Morgan Stanley is even more optimistic about chip stocks in Greater China, Japan, and South Korea due to the long-term prospects for semiconductors linked to artificial intelligence.
The US broker raised the price targets for Korea’s Samsung Electronics Co. and SK Hynix Inc. and upgraded the sector in China to attractive from in-line. The chip industry in Japan was also upgraded from attractive to in-line, with Disco Corp. moving up to overweight.
“We expect tech deflation — price elasticity — coupled with secular AI semi demand will together trigger the next logic semi upcycle,” Morgan Stanley analysts, including Charlie Chan, wrote in a July 6 note. “Historically, the reversion of semi inventory days is a strong signal” for stock price appreciation, they added.
According to a note from Nomura Holdings Inc., global sales data reported by the Semiconductor Industry Association for May showed signs of bottoming out, with revenue increasing 1.7% from April.
After upgrading some names in South Korea and Taiwan in October, Morgan Stanley is expanding its bullish view of the region’s chipmakers. Since then, chip gauges have increased by more than 27% in both countries.

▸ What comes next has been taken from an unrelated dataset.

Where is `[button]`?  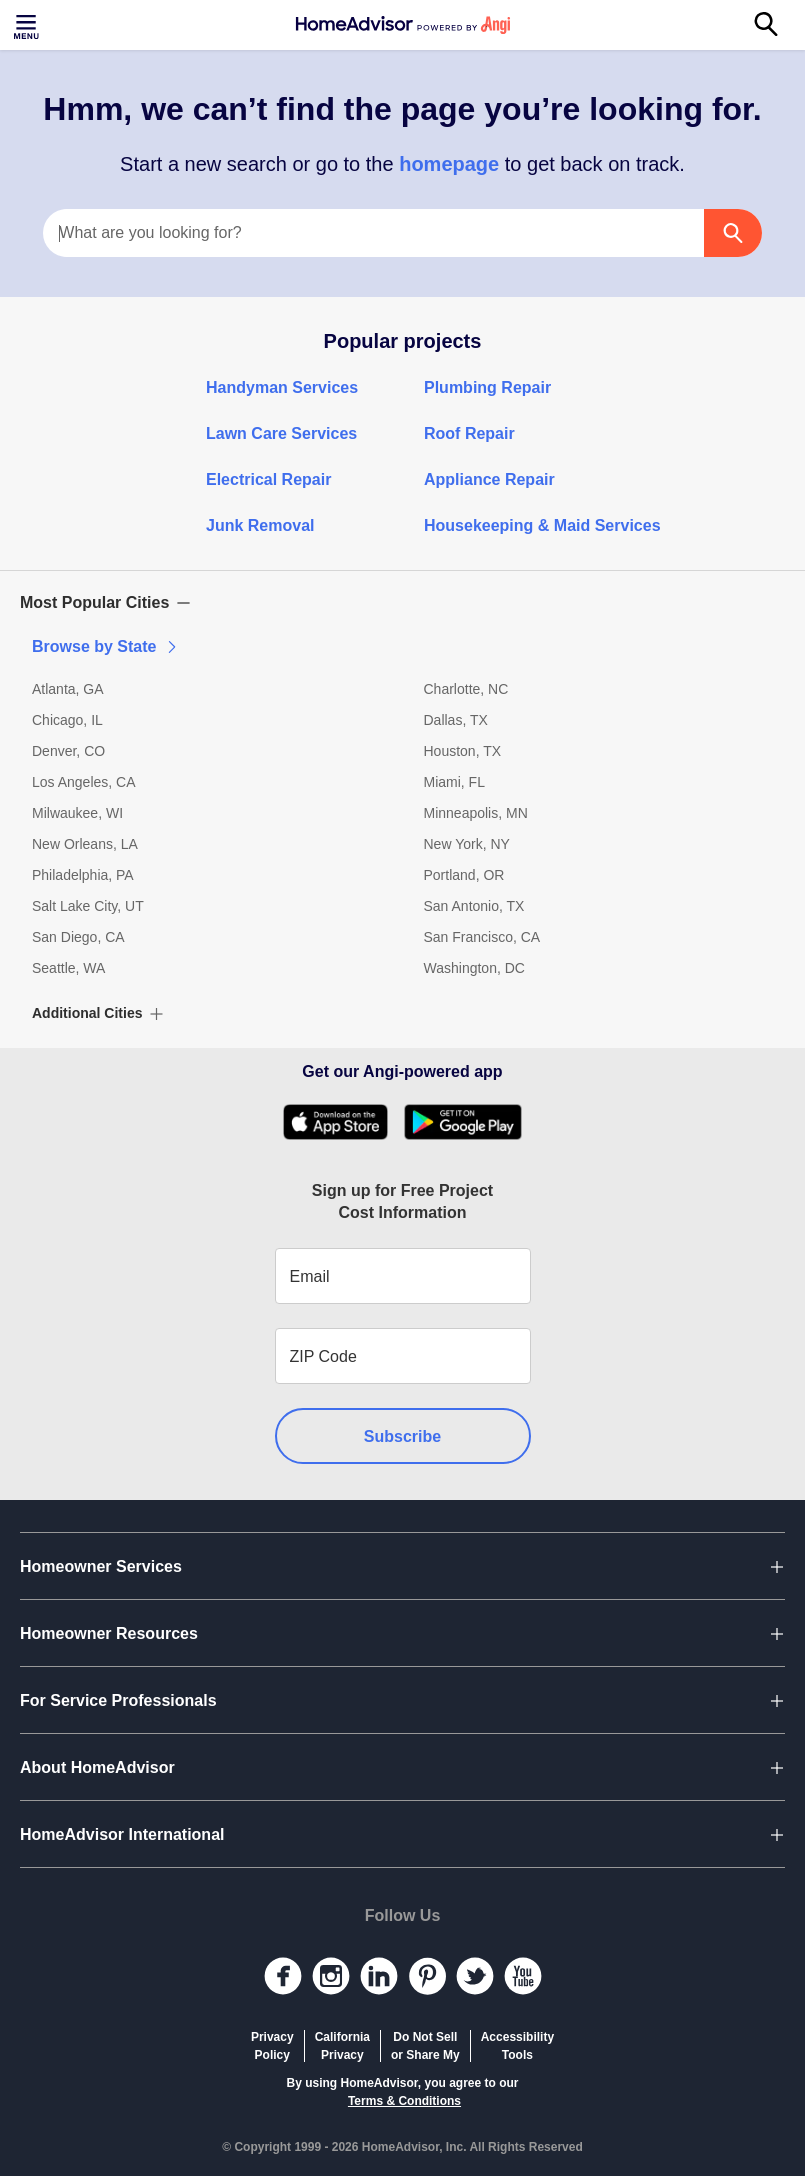 [button] is located at coordinates (402, 603).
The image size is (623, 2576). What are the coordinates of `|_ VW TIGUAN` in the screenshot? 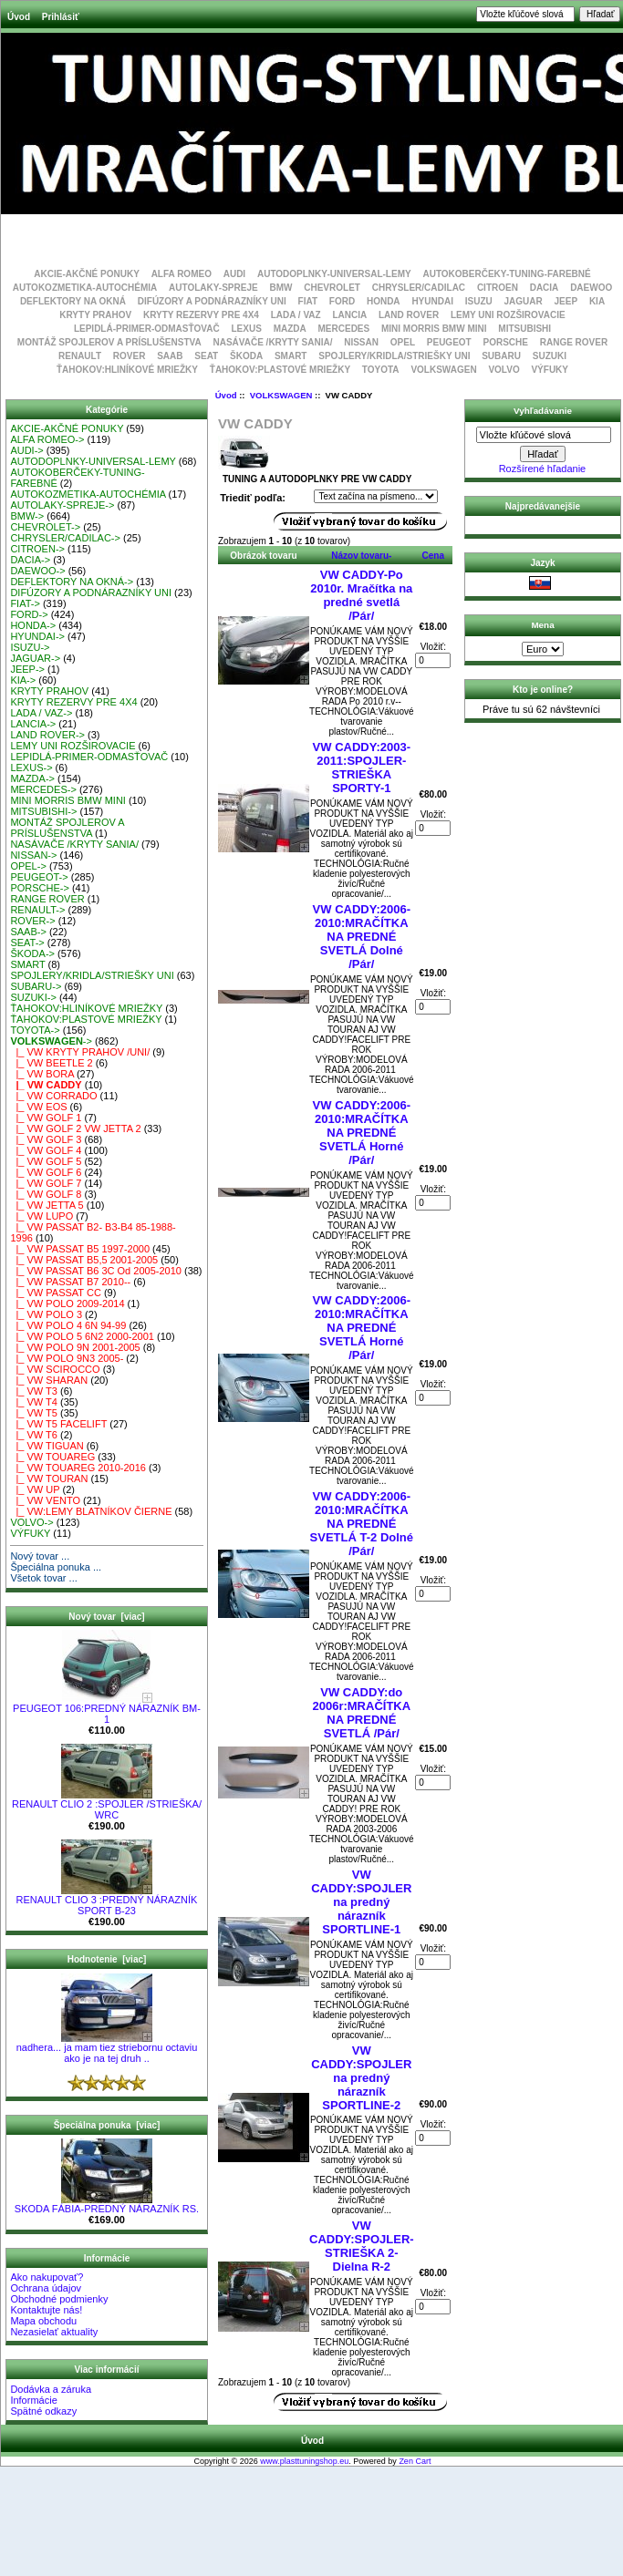 It's located at (46, 1445).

The company reported a spike in orders for AI semiconductors over the previous two weeks, revising earnings for players such as Taiwan Semiconductor Manufacturing Co. and advising investors to get involved in a smartphone recovery. Will Semiconductor Co. was upgraded to overweight.

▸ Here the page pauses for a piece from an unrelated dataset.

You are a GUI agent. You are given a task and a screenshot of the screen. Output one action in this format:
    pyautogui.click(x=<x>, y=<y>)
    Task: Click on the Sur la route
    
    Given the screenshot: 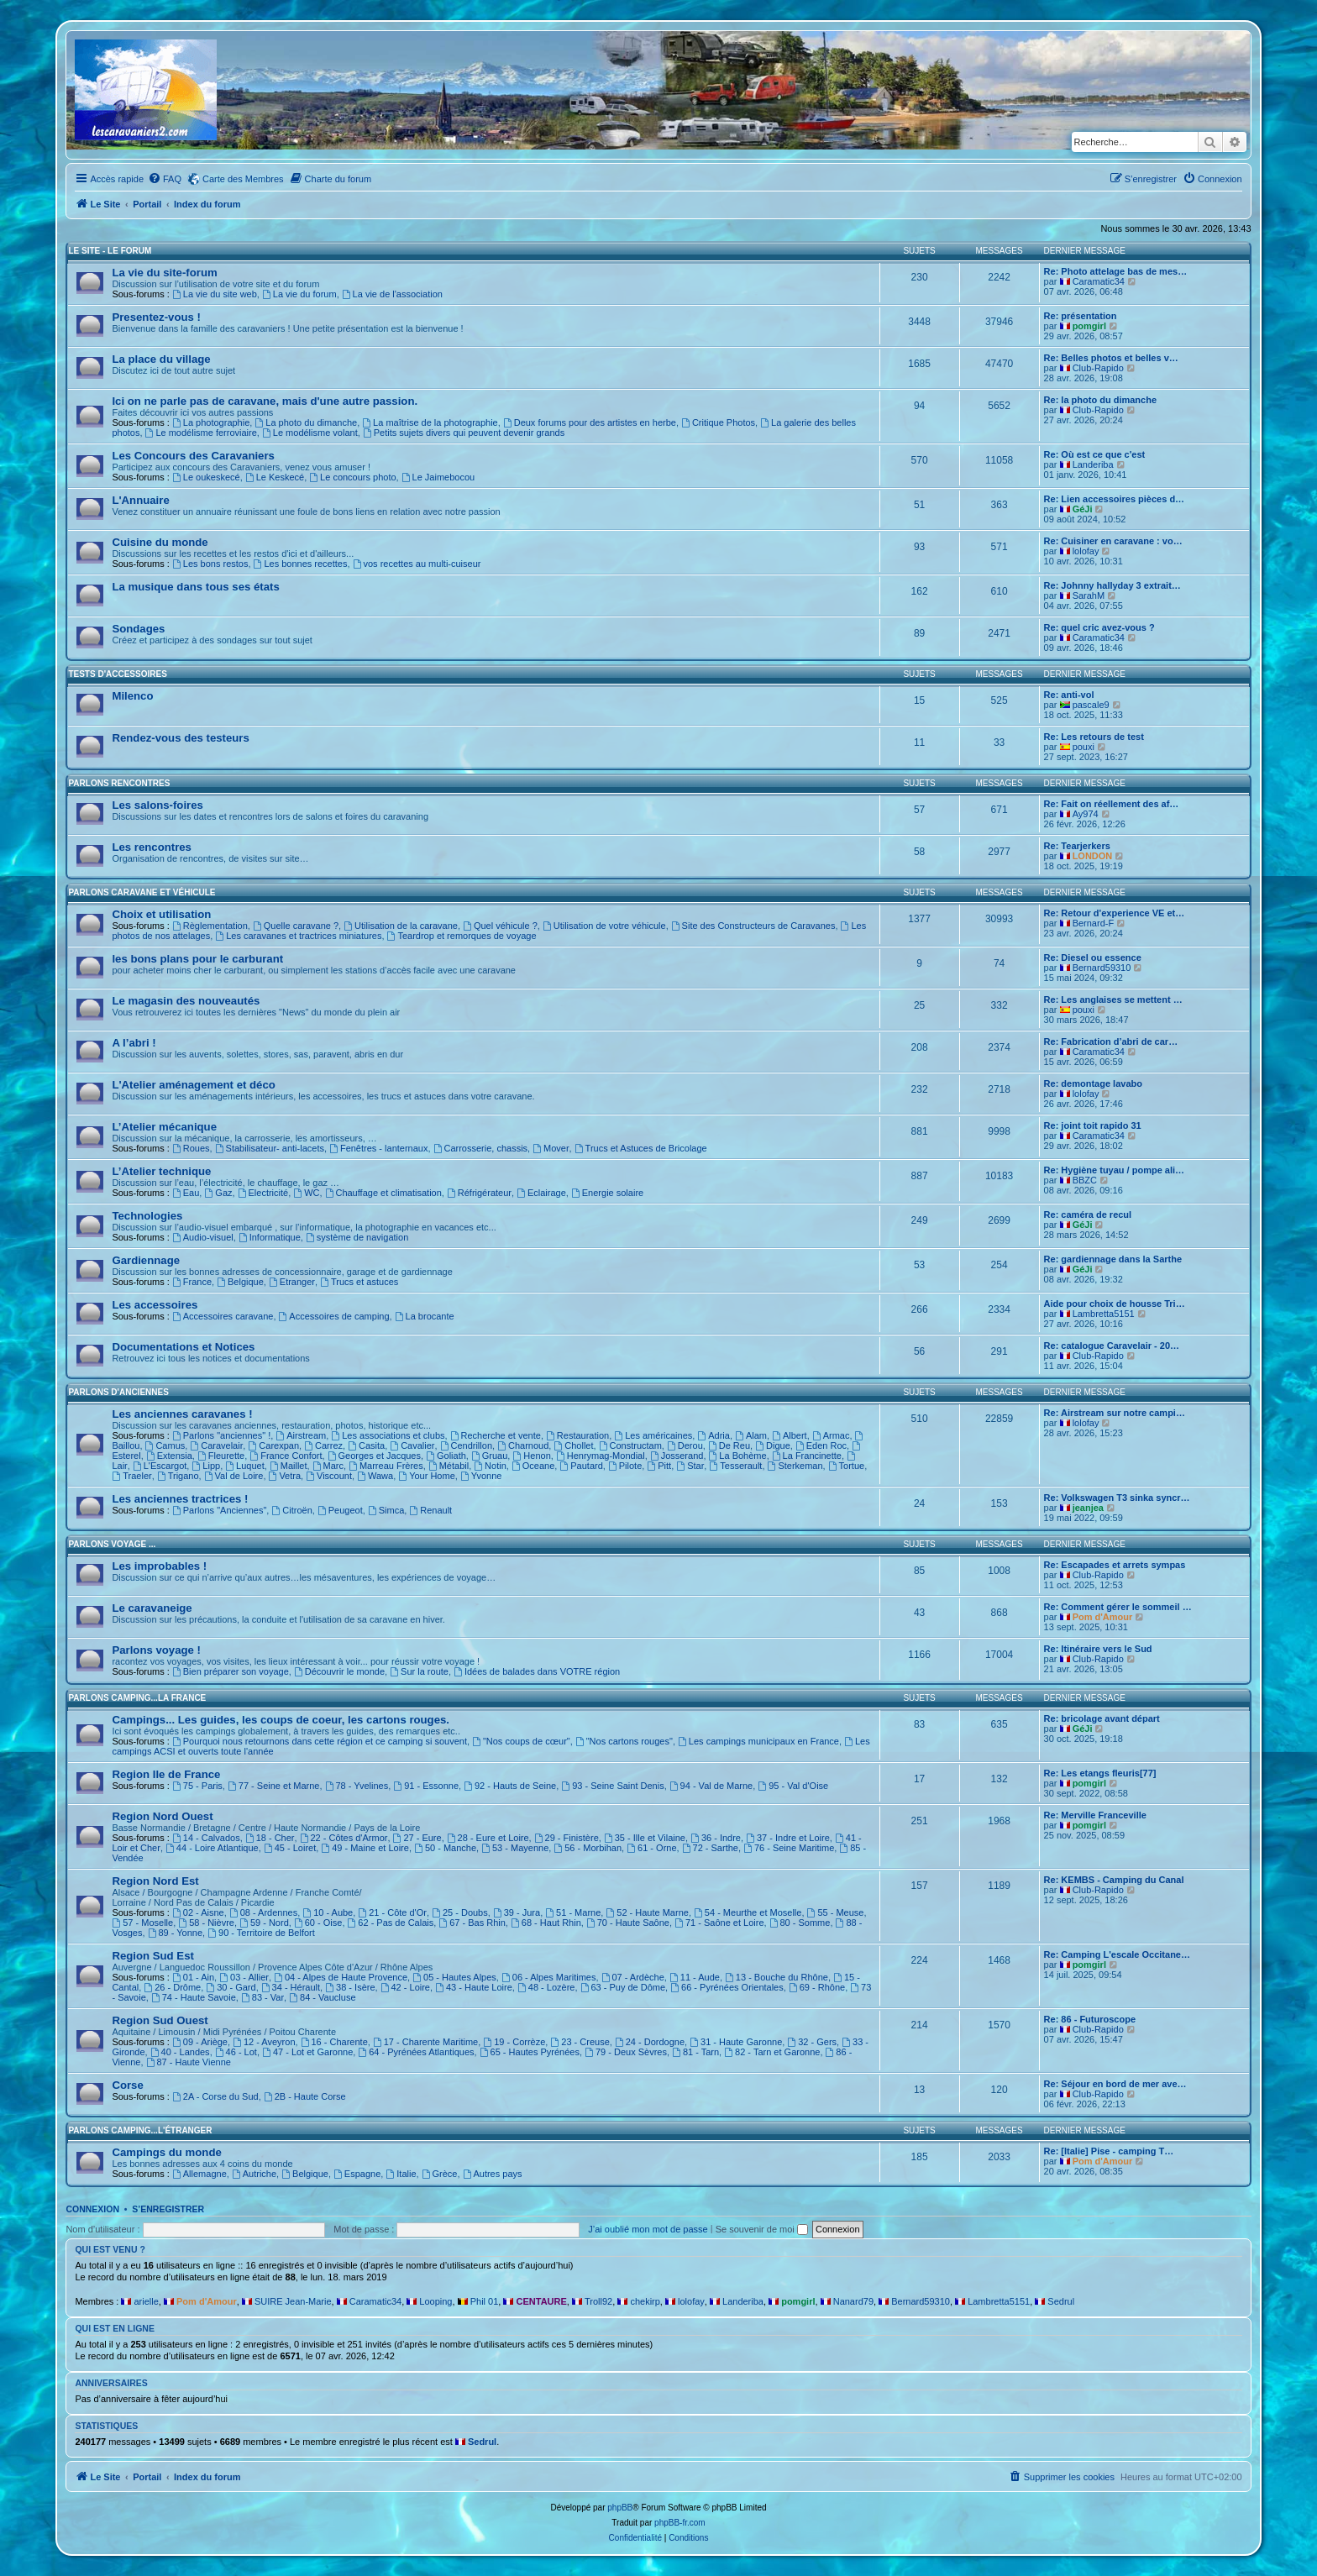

Shawn Kim and other analysts claimed in a separate note that the DRAM market is expected to grow by nearly 10 times over the next four years, benefiting Korea’s memory chipmakers. SK Hynix was their top pick.
The company’s positive view came before Samsung announced its worst quarterly revenue since at least 2009.
“We are likely to see EPS power expectations meaningfully raised over the coming years behind the emergence of high bandwidth memory and accelerating demand for AI servers,” Kim wrote.